Amudim of the Talmud

Details:
5350 amudim.
112522 unique n-grams of size 1.
180521 n-grams of size 2. (Removed 572684 that only appeared in one text.)
164825 n-grams of size 3. (Removed 1002596 that only appeared in one text.)
123580 n-grams of size 4. (Removed 1198009 that only appeared in one text.)

Interpretation:

This plot shows an interesting result: most pages of the Talmud are not that differentiable from each other! Most of the amudim do not form isolated clusters, other than those of Brachot + Shabbos, and Nedarim + Niddah + Sotah.
We believe this is because of the repetition of common words/phrases in the Talmud.
Nevertheless, even among the large central cluster, we can still see general groupings of different masechtot and topics.

We believe this can be extremely useful as a pedagogical aid! If you've begun learning a certain page of gemara, you can search for it here, and then pan over nearby amudim to find ones that have similar vocabulary/word usage.

Kabbalah

Details:
37 items.
250070 unique n-grams of size 1.

Interpretation

Analyzed by Jeremy Tibbetts.

The Tanach and Talmud graphs compare texts that share many words and topics, and so while those maps can show general patterns, the points on the map did not form distinct clusters.
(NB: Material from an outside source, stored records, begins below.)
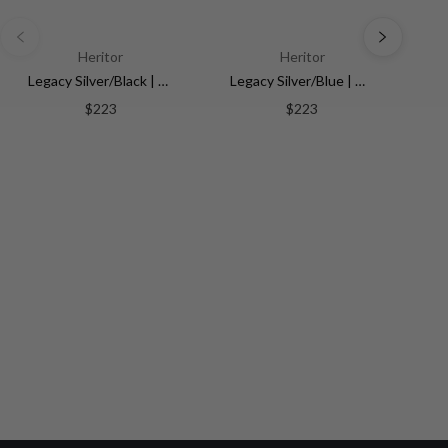
Heritor
Heritor
Legacy Silver/Black | Multi-colored Dial
Legacy Silver/Blue | Multi-colored Dial
$223
$223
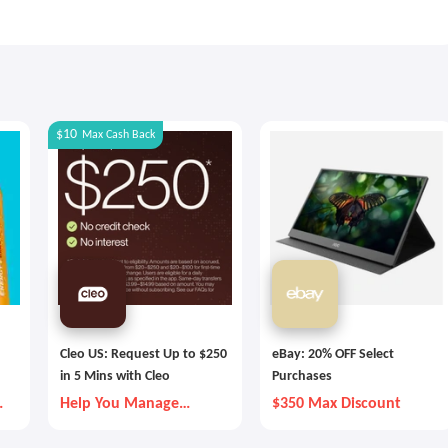
$10
Max
Cash Back
Cleo US: Request Up to $250
eBay: 20% OFF Select
in 5 Mins with Cleo
Purchases
Help You Manage
$350 Max Discount
Money Better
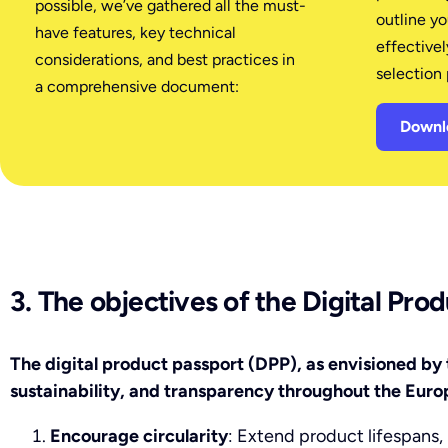
possible, we’ve gathered all the must-
outline y
have features, key technical
effectivel
considerations, and best practices in
selection 
a comprehensive document:
Downlo
3. The objectives of the Digital Pro
The digital product passport (DPP), as envisioned by 
sustainability, and transparency throughout the Euro
Encourage circularity
: Extend product lifespans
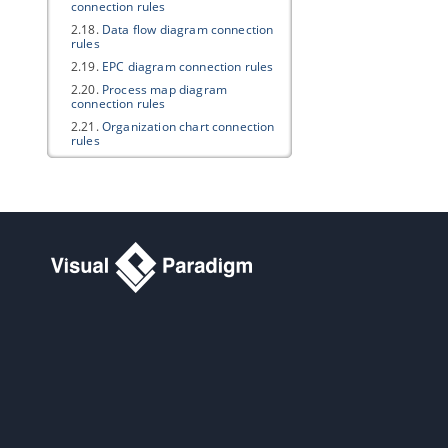
connection rules
2.18.
Data flow diagram connection
rules
2.19.
EPC diagram connection rules
2.20.
Process map diagram
connection rules
2.21.
Organization chart connection
rules
2.22.
Overview diagram connection
rules
2.23.
Mind mapping diagram
connection rules
3. Multi- Languages support
3.1.
Multi-languages support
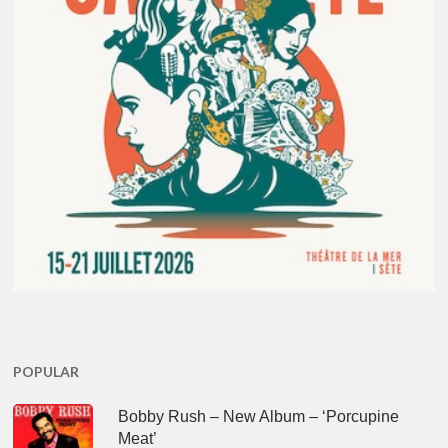
POPULAR
Bobby Rush – New Album – ‘Porcupine
Meat’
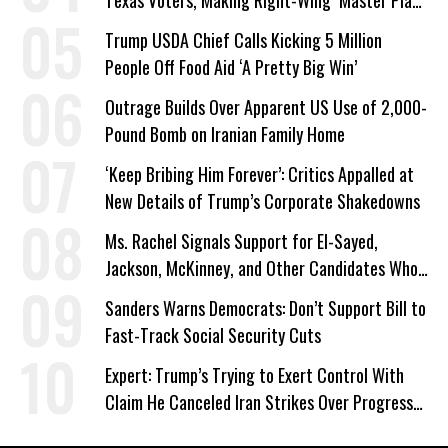
Texas Voters, Making Right-Wing ‘Master Plan’
a Campaign Issue
Trump USDA Chief Calls Kicking 5 Million
People Off Food Aid ‘A Pretty Big Win’
Outrage Builds Over Apparent US Use of 2,000-
Pound Bomb on Iranian Family Home
‘Keep Bribing Him Forever’: Critics Appalled at
New Details of Trump’s Corporate Shakedowns
Ms. Rachel Signals Support for El-Sayed,
Jackson, McKinney, and Other Candidates Who
‘Care About All Kids’
Sanders Warns Democrats: Don’t Support Bill to
Fast-Track Social Security Cuts
Expert: Trump’s Trying to Exert Control With
Claim He Canceled Iran Strikes Over Progress
on Deal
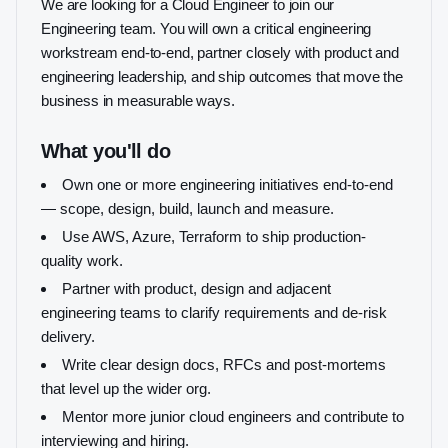
We are looking for a Cloud Engineer to join our
Engineering team. You will own a critical engineering
workstream end-to-end, partner closely with product and
engineering leadership, and ship outcomes that move the
business in measurable ways.
What you'll do
Own one or more engineering initiatives end-to-end
— scope, design, build, launch and measure.
Use AWS, Azure, Terraform to ship production-
quality work.
Partner with product, design and adjacent
engineering teams to clarify requirements and de-risk
delivery.
Write clear design docs, RFCs and post-mortems
that level up the wider org.
Mentor more junior cloud engineers and contribute to
interviewing and hiring.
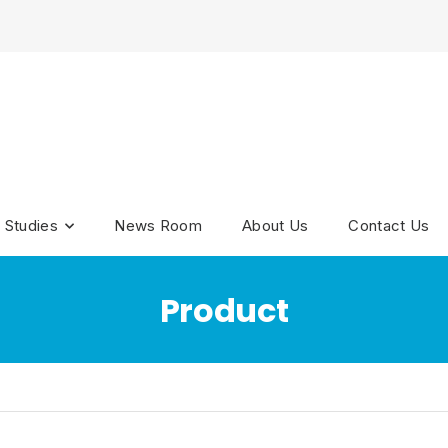
 Studies
News Room
About Us
Contact Us
Product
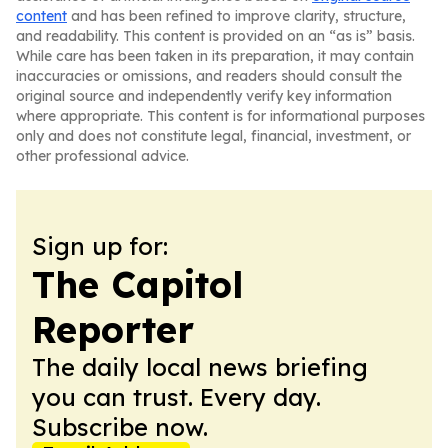
content
and has been refined to improve clarity, structure,
and readability. This content is provided on an “as is” basis.
While care has been taken in its preparation, it may contain
inaccuracies or omissions, and readers should consult the
original source and independently verify key information
where appropriate. This content is for informational purposes
only and does not constitute legal, financial, investment, or
other professional advice.
Sign up for:
The Capitol
Reporter
The daily local news briefing
you can trust. Every day.
Subscribe now.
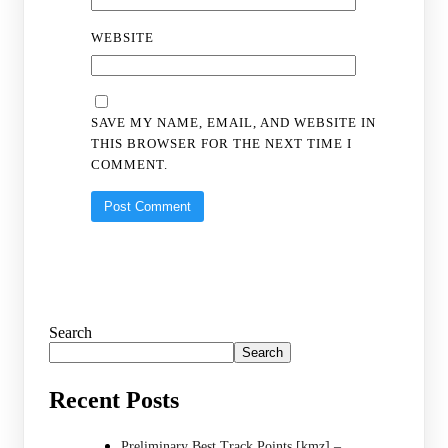
WEBSITE
SAVE MY NAME, EMAIL, AND WEBSITE IN
THIS BROWSER FOR THE NEXT TIME I
COMMENT.
Search
Search
Recent Posts
Preliminary Best Track Points [kmz] –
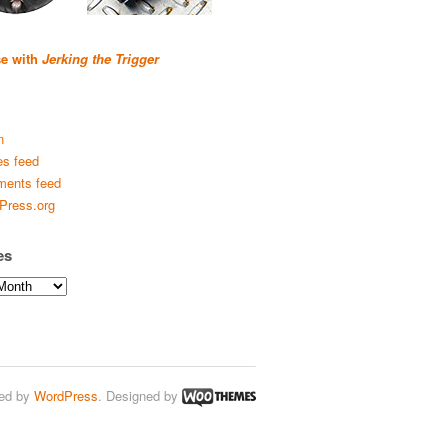
se with
Jerking the Trigger
n
es feed
ents feed
Press.org
es
ed by
WordPress
. Designed by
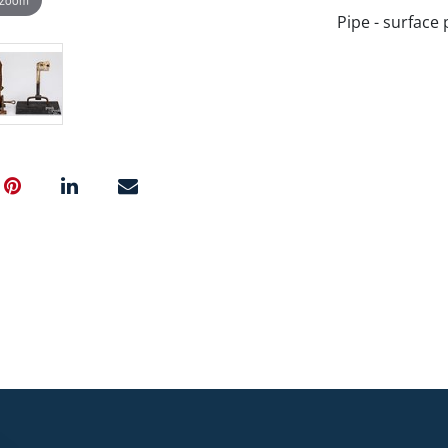
Pipe - surface 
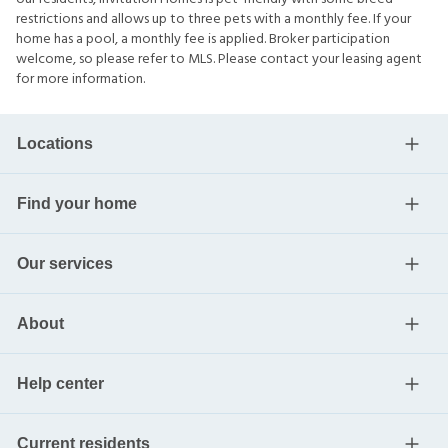
restrictions and allows up to three pets with a monthly fee. If your
home has a pool, a monthly fee is applied. Broker participation
welcome, so please refer to MLS. Please contact your leasing agent
for more information.
Locations
Find your home
Our services
About
Help center
Current residents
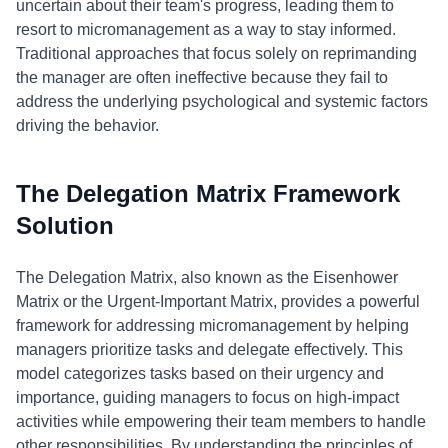
uncertain about their team's progress, leading them to
resort to micromanagement as a way to stay informed.
Traditional approaches that focus solely on reprimanding
the manager are often ineffective because they fail to
address the underlying psychological and systemic factors
driving the behavior.
The Delegation Matrix Framework
Solution
The Delegation Matrix, also known as the Eisenhower
Matrix or the Urgent-Important Matrix, provides a powerful
framework for addressing micromanagement by helping
managers prioritize tasks and delegate effectively. This
model categorizes tasks based on their urgency and
importance, guiding managers to focus on high-impact
activities while empowering their team members to handle
other responsibilities. By understanding the principles of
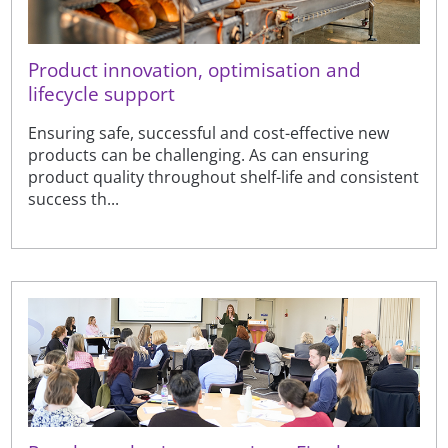
Product innovation, optimisation and
lifecycle support
Ensuring safe, successful and cost-effective new
products can be challenging. As can ensuring
product quality throughout shelf-life and consistent
success th...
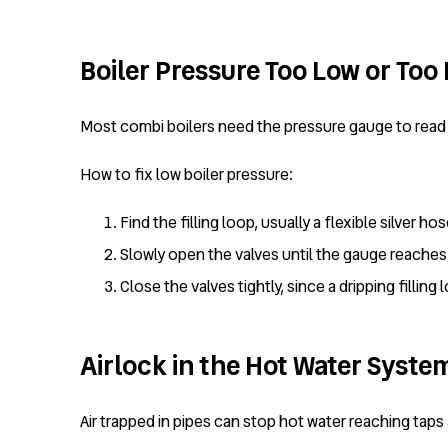
Boiler Pressure Too Low or Too
Most combi boilers need the pressure gauge to read 
How to fix low boiler pressure:
Find the filling loop, usually a flexible silver h
Slowly open the valves until the gauge reaches 
Close the valves tightly, since a dripping filli
Airlock in the Hot Water Syste
Air trapped in pipes can stop hot water reaching tap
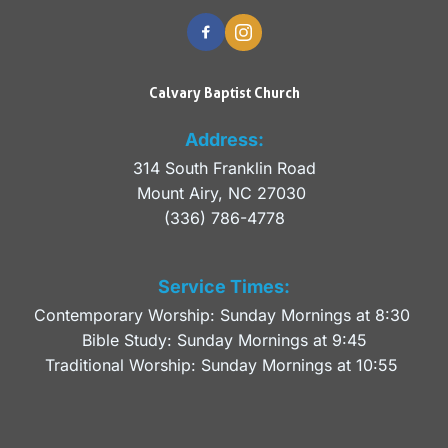
Calvary Baptist Church
Address:
314 South Franklin Road
Mount Airy, NC 27030 
(336) 786-4778
Service Times:
Contemporary Worship: Sunday Mornings at 8:30 
Bible Study: Sunday Mornings at 9:45
Traditional Worship: Sunday Mornings at 10:55 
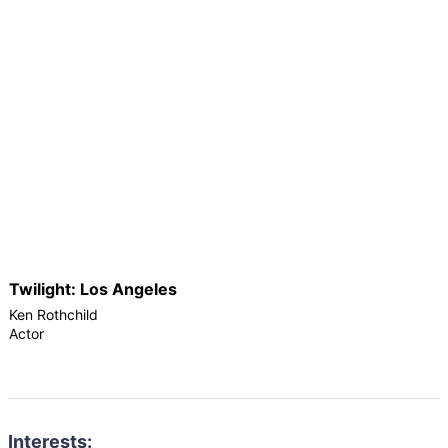
Twilight: Los Angeles
Ken Rothchild
Actor
Interests:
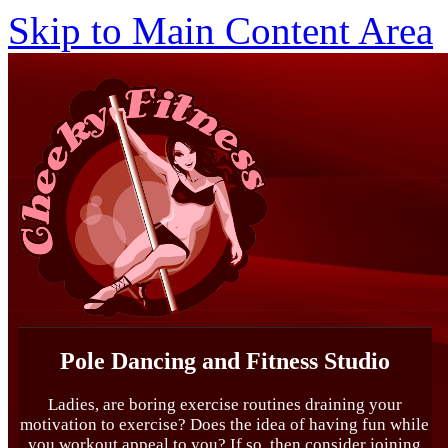
Skip to Main Content Area
Pole Dancing and Fitness Studio
Ladies, are boring exercise routines draining your
motivation to exercise? Does the idea of having fun while
you workout appeal to you? If so, then consider joining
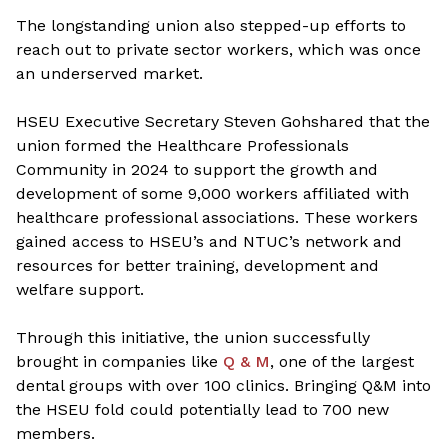
The longstanding union also stepped-up efforts to
reach out to private sector workers, which was once
an underserved market.
HSEU Executive Secretary Steven Goh
shared that the
union formed the Healthcare Professionals
Community in 2024 to support the growth and
development of some 9,000 workers affiliated with
healthcare professional associations. These workers
gained access to HSEU’s and NTUC’s network and
resources for better training, development and
welfare support.
Through this initiative, the union successfully
brought in companies like
Q & M
, one of the largest
dental groups with over 100 clinics. Bringing Q&M into
the HSEU fold could potentially lead to 700 new
members.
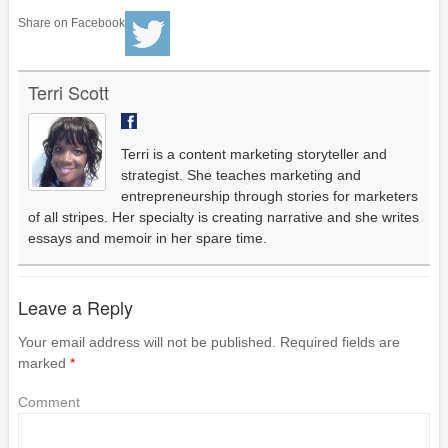
Share on Facebook
Terri Scott
Terri is a content marketing storyteller and
strategist. She teaches marketing and
entrepreneurship through stories for marketers
of all stripes. Her specialty is creating narrative and she writes
essays and memoir in her spare time.
Leave a Reply
Your email address will not be published.
Required fields are
marked
*
Comment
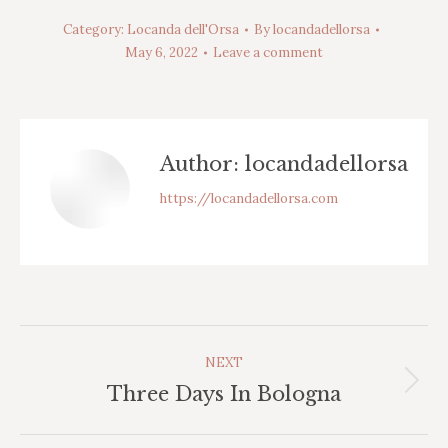
Category:
Locanda dell'Orsa
By
locandadellorsa
May 6, 2022
Leave a comment
Author:
locandadellorsa
https://locandadellorsa.com
Post
NEXT
Navigation
Next
Three Days In Bologna
post:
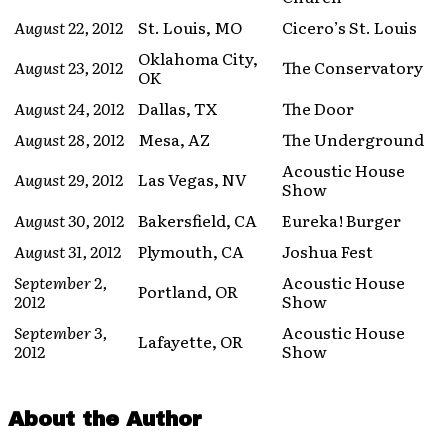
August 22, 2012
St. Louis, MO
Cicero’s St. Louis
Oklahoma City,
August 23, 2012
The Conservatory
OK
August 24, 2012
Dallas, TX
The Door
August 28, 2012
Mesa, AZ
The Underground
Acoustic House
August 29, 2012
Las Vegas, NV
Show
August 30, 2012
Bakersfield, CA
Eureka! Burger
August 31, 2012
Plymouth, CA
Joshua Fest
September 2,
Acoustic House
Portland, OR
2012
Show
September 3,
Acoustic House
Lafayette, OR
2012
Show
About the Author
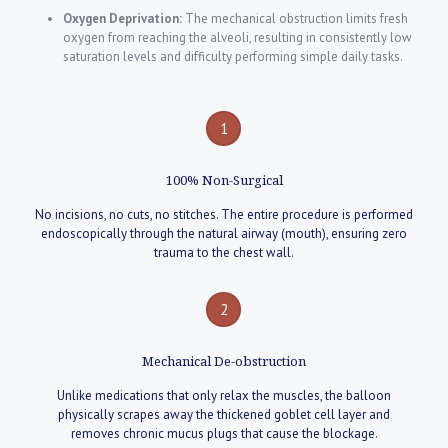
Oxygen Deprivation:
The mechanical obstruction limits fresh
oxygen from reaching the alveoli, resulting in consistently low
saturation levels and difficulty performing simple daily tasks.
1
100% Non-Surgical
No incisions, no cuts, no stitches. The entire procedure is performed
endoscopically through the natural airway (mouth), ensuring zero
trauma to the chest wall.
2
Mechanical De-obstruction
Unlike medications that only relax the muscles, the balloon
physically scrapes away the thickened goblet cell layer and
removes chronic mucus plugs that cause the blockage.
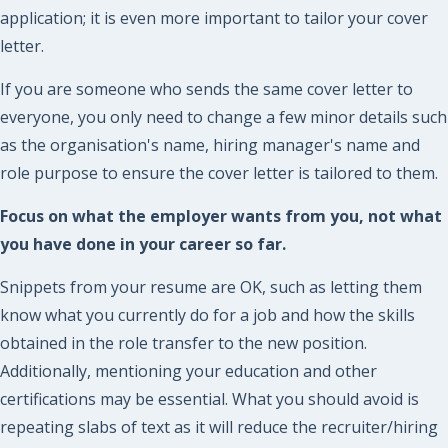
application; it is even more important to tailor your cover
letter.
If you are someone who sends the same cover letter to
everyone, you only need to change a few minor details such
as the organisation's name, hiring manager's name and
role purpose to ensure the cover letter is tailored to them.
Focus on what the employer wants from you, not what
you have done in your career so far.
Snippets from your resume are OK, such as letting them
know what you currently do for a job and how the skills
obtained in the role transfer to the new position.
Additionally, mentioning your education and other
certifications may be essential. What you should avoid is
repeating slabs of text as it will reduce the recruiter/hiring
This graph of Kabbalah texts shows the strength of the method when comparing wildly varied texts. The Zohar/Tikkunei Zohar and Maggid Meisharim texts (all in Aramaic) are completely on their own to the side! The central cluster shows texts that are more similar, and that consequently form one connected cluster. We can still see subclusters within it:

  • Within that top-left cluster: the leftmost texts are Lurianic, the middle are Cordoverian, and the right-most are pre-Cordoverian.
  • The Etz Chayim and the Pri Etz Chayim (16th century) are clustered with older texts, such as the Avodat HaKodesh (13th century).
  • Milchamot Hashem ("The Wars of God") is Rav Gershonides (Rasag).
  • Avodat HaKodesh is considered one of the first “comprehensive” Kabbalistic works. Sefer HaKana and Pri Etz Hadar are both earlier works it would’ve drawn on.
  • The Gra’s work is in that cluster. His works are mainly commentaries that bridge the two time periods.
  • The top-left of the cluster is all the Sefer Yetzirah content: the texts themselves, and their commentaries.
  • Chesed L’Avraham is bundled very closely with the Lurianic works on the left. So is the Ramchal Asara Perakim, a summary of Lurianic Kabbalah.
  • Interestingly, Shaarei Kedusha was written by the Arizal (Luria’s) primary student but is much closer to the earlier texts in the plot.
  • Biur Eser Sefirot is with them also, despite being the most recently written text on here. It’s written by the Baal HaSulam on the Zohar.
  • Beginning of Wisdom is an intro to Kabbalah based on the writings of the Vilna Gaon and the Ramchal, and is directly in between them in the plot.
  • Kadmonim (Hechalot Rabbati) are towards the top right - united by Pardes Rimonim. All post-Cordoverian - Ramak, who took the Kadmonim and summarized them. The Arizal took those, and builds his own system on the foundation of the Ramak's work, in a later time period. He wrote the Or Neerav, a commentary on the Zohar, which on the plot is right next to the Pardes Rimmonim.

Chasidut

Details:
58 sfarim.
392491 n-grams of size 1.
940190 n-grams of size 2. (Removed 4468422 that only appeared in one text.)
554502 n-grams of size 3. (Removed 9913202 that only appeared in one text.)
228916 n-grams of size 4. (Removed 12021827 that only appeared in one text.)

Interpretation:

  • The works of Rav Tzadok (e.g. Sichat Shedim, Divrei Chalomot), Rav Nachman (e.g. Likutei Moharan, Sefer HaMidot), and the Baal Shem Tov (Keter Shem Tov, Tzavaat HaRivash) each form their own cluster.
  • The two Chabad sfarim (Tanya and Derech Mitzvosecha) cluster together.